If weather permits, the cargo plane carrying a piece of a space shuttle mock-up from Houston will signal its arrival in Seattle with two passes around Lake Washington before landing at Boeing Field for an 11 a.m. ceremony.

The turboprop Super Guppy may be old, slow and odd-looking, but it gets the job done, said David Elliott, NASA's Super Guppy project manager.

"It's ideal for this kind of work.
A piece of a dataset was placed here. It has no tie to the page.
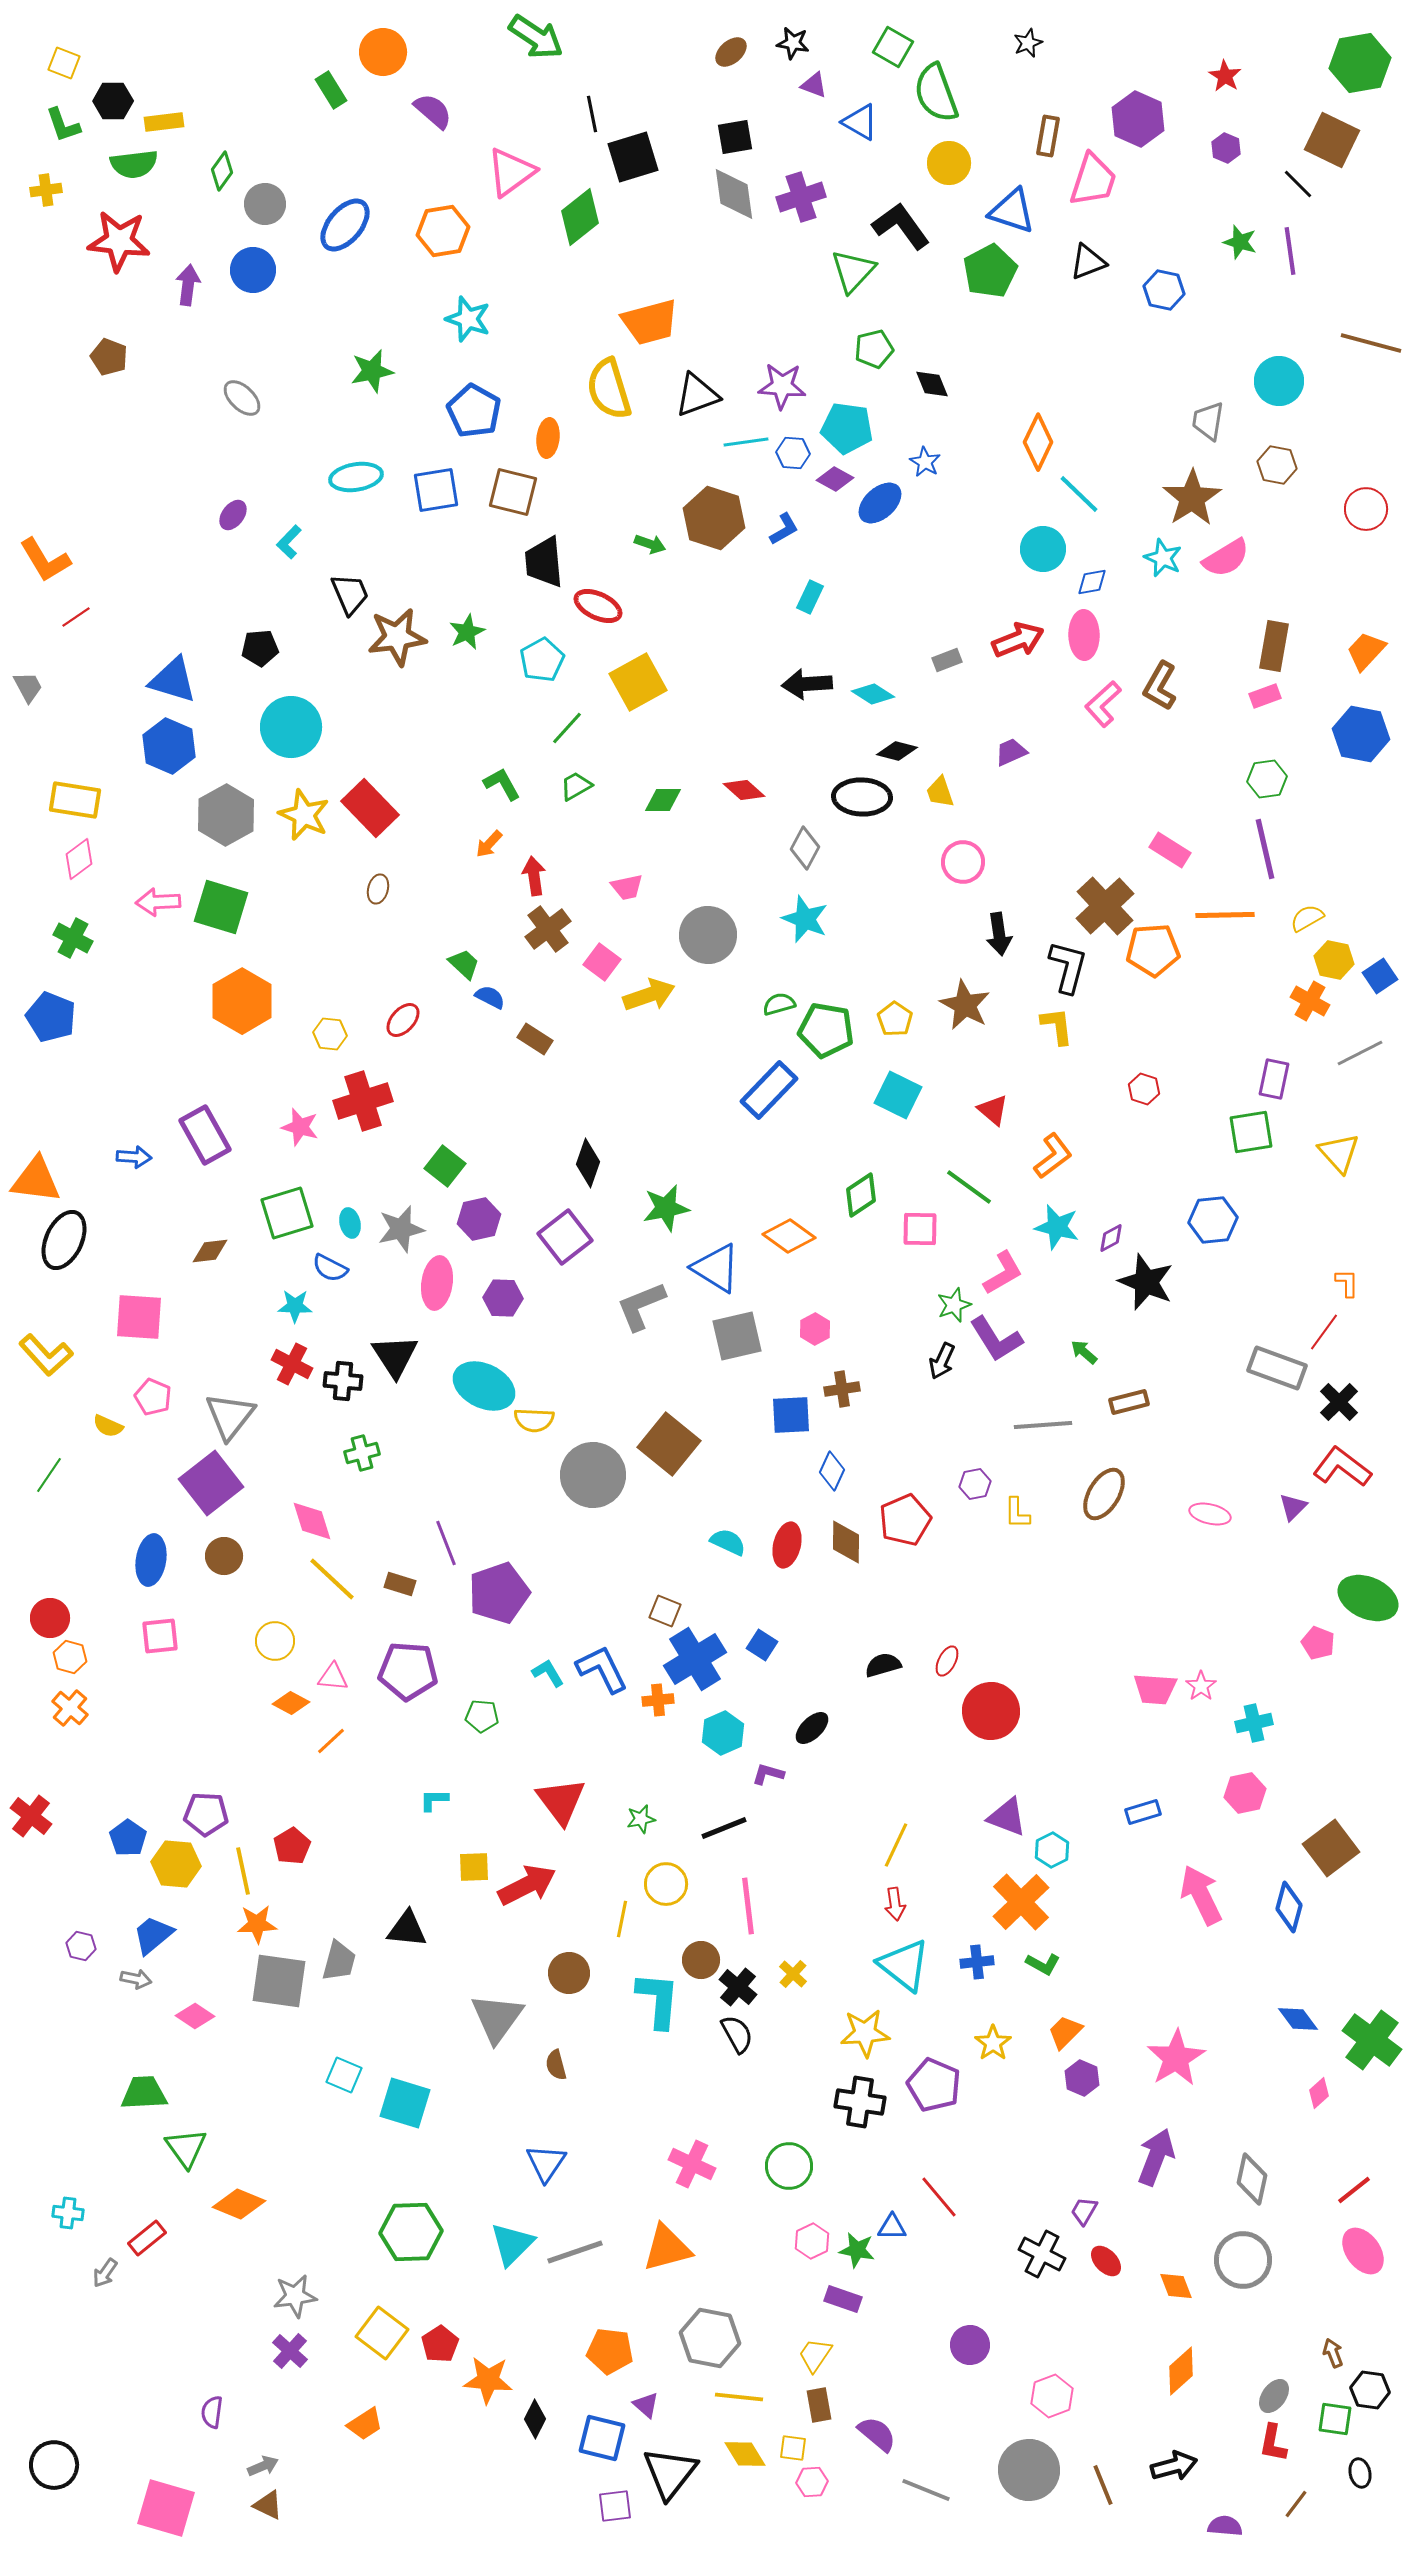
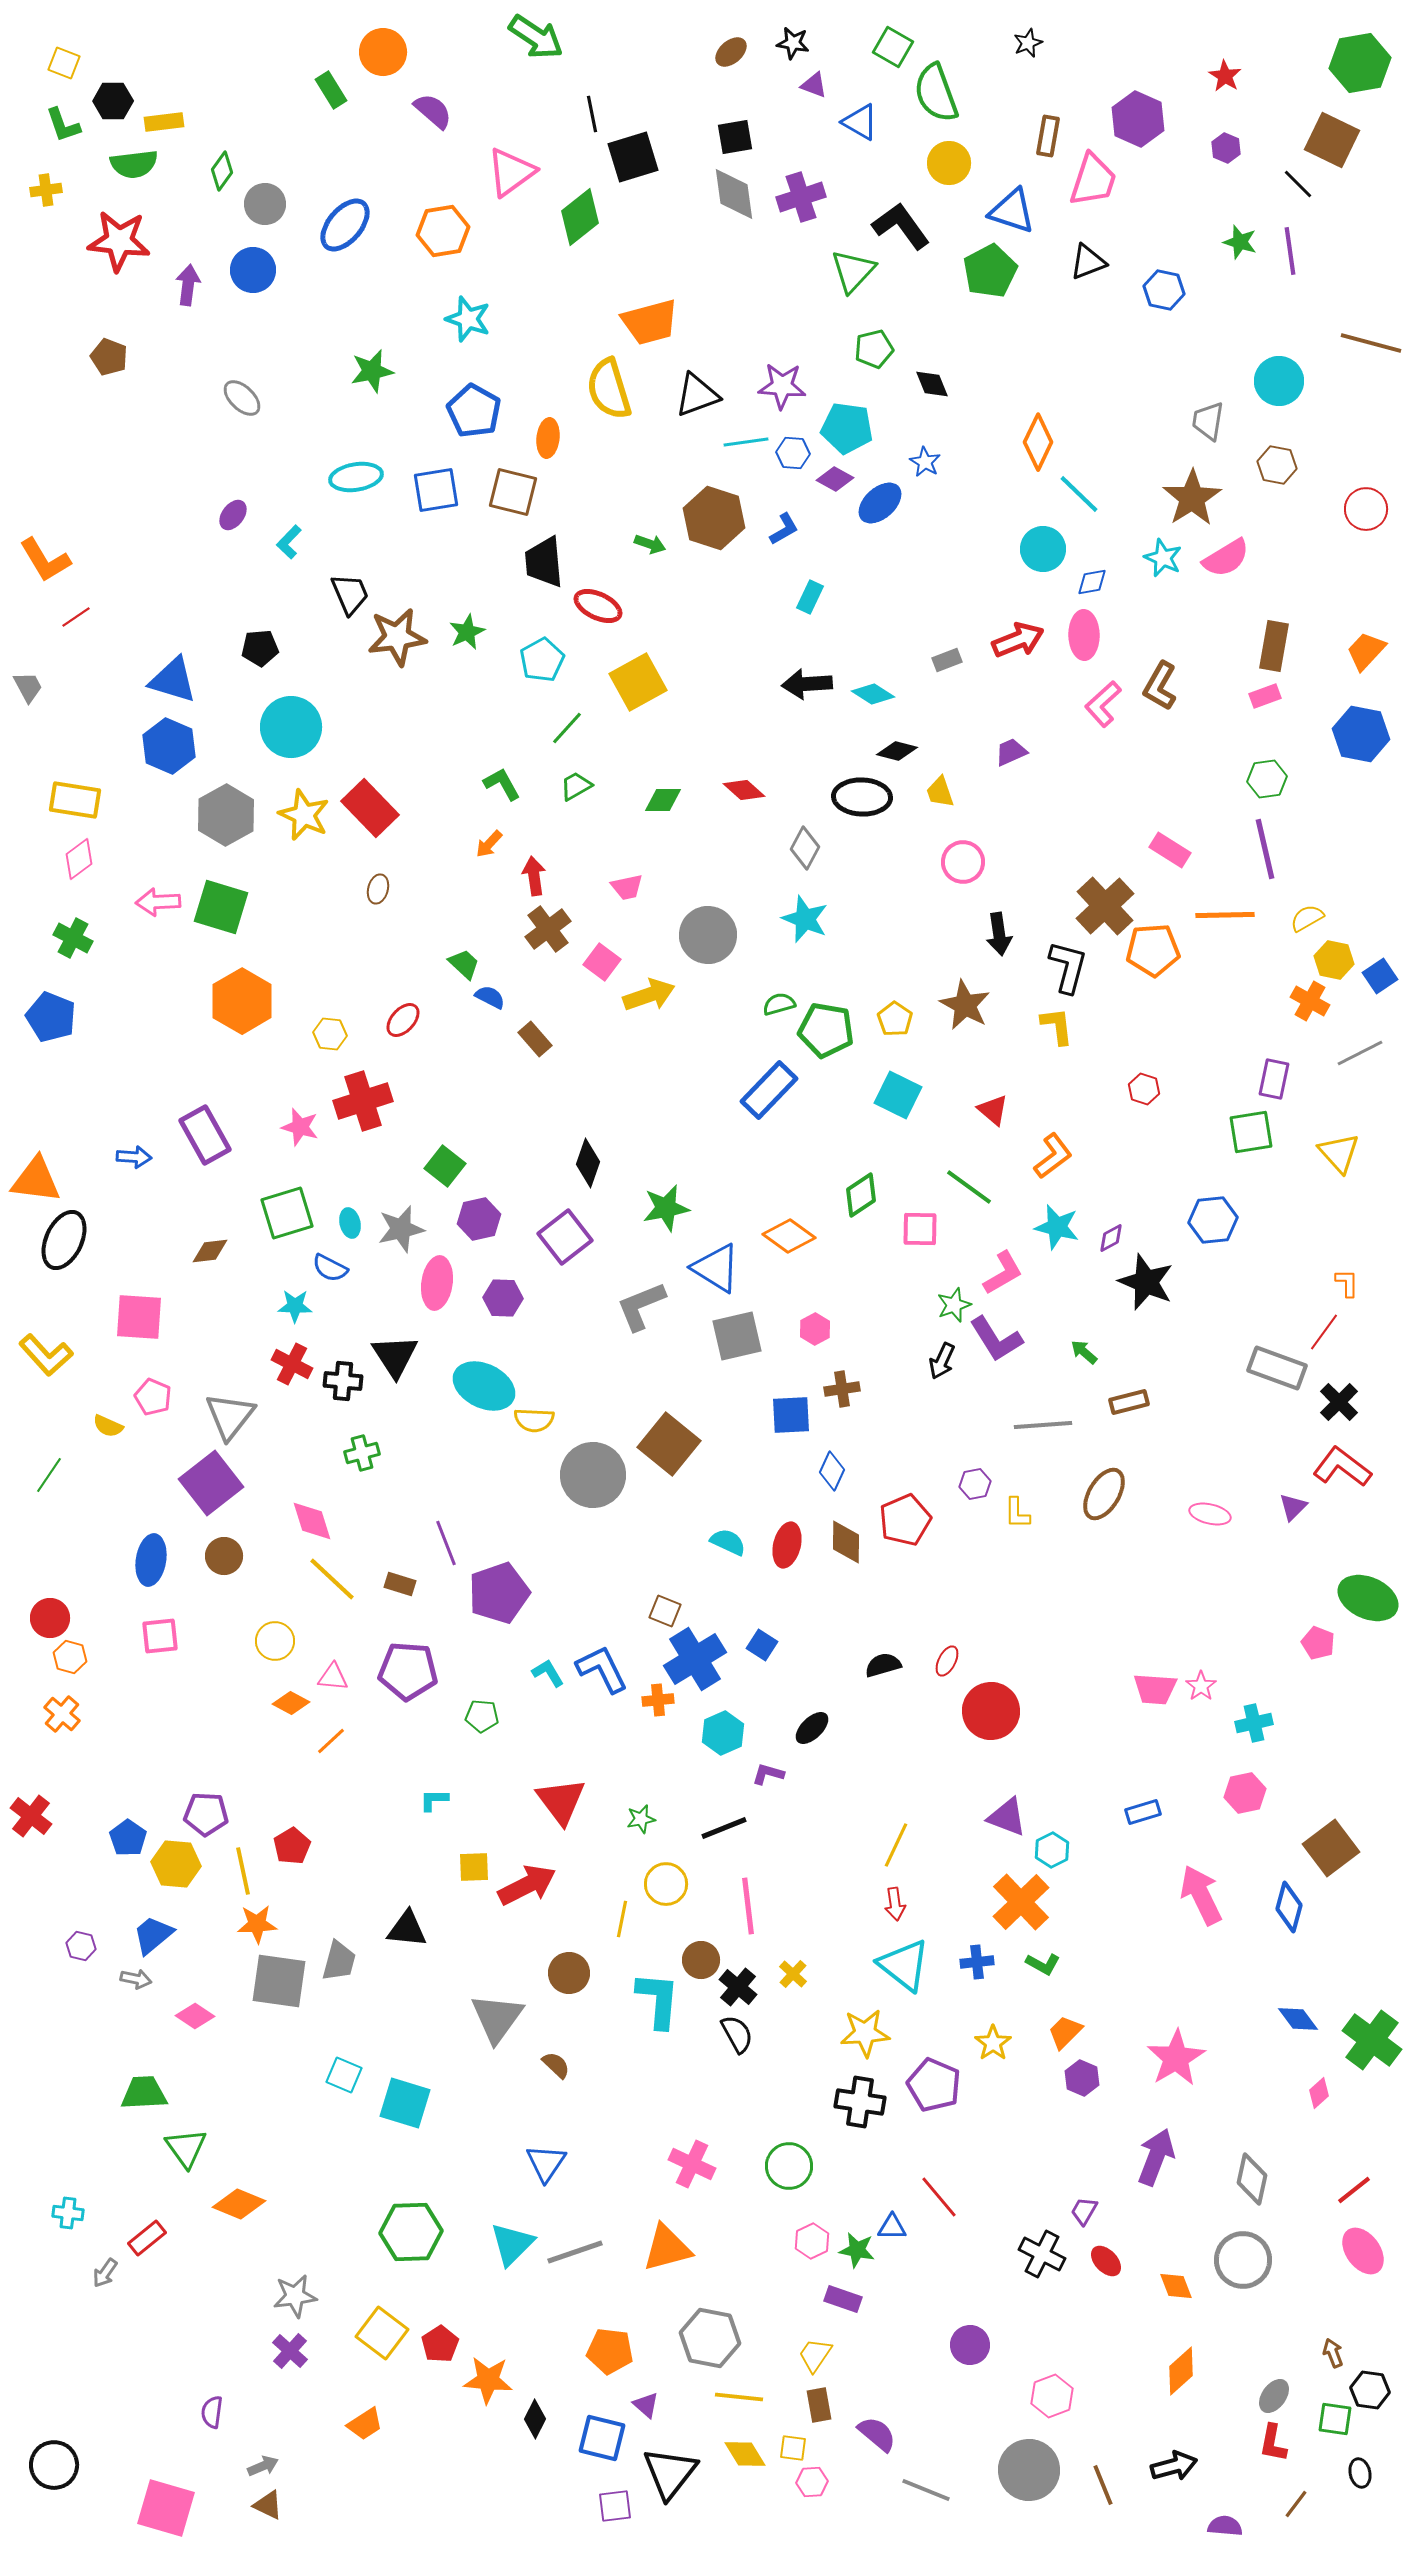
brown rectangle at (535, 1039): rotated 16 degrees clockwise
orange cross at (70, 1708): moved 8 px left, 6 px down
brown semicircle at (556, 2065): rotated 148 degrees clockwise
With its 25-foot diameter, we can fit just about anything in it."

Besides its swollen shape, the Super Guppy's most distinctive feature is the way it's loaded.

The front ends swings away, allowing unobstructed access to a cargo compartment that can swallow objects 25 feet high, 25 feet wide and 111 feet long.

The plane bound for Seattle is the last flying member of a family of eight Guppy aircraft that dates to the early 1960s.

The aircraft were created to carry outsized cargo by expanding the fuselage of Boeing Stratocruisers or related aircraft — planes readily available as airlines switched from propeller-driven planes to jetliners.

When the first such plane was created, one observer said it looked like a Pregnant Guppy, and the name stuck.

Early on, its work included carrying Saturn IV rocket parts to Florida's Cape Canaveral, replacing a two-week barge trip that sometimes damaged the rockets.

Elliott said some experts have concluded that without the work of the Guppy, the U.S. might not have fulfilled President Kennedy's goal of putting an American on the moon by the end of the 1960s.

Four airplanes of a larger version, the Super Guppy, were made.

Elliott, who'll be a flight engineer on this mission, said the current Guppy rolled off a Boeing production line in 1957, although many of its parts have been modified or replaced.

Its specialty, he said, is carrying objects that are large but not heavy — a good fit for NASA, which moves aircraft and space-related components.

"There are new aircraft that could replace it, but we don't have the budget for that," Elliott said.

NASA got the current Super Guppy from the European Space Agency in 1997 under terms of an international-space-station barter agreement.

The plane previously had been used by Airbus to move aircraft pieces among manufacturing sites in France, Germany and the United Kingdom.

Although the Super Guppy operates out of Houston, it spends its downtime across the state in El Paso, where the dry desert air helps preserve the plane.

The 2,400-mile trip to Seattle will be a series of hops that should take 2 ½ days, with the plane cruising at about 250 mph. An additional day has been added into its schedule in case the plane is delayed by bad weather.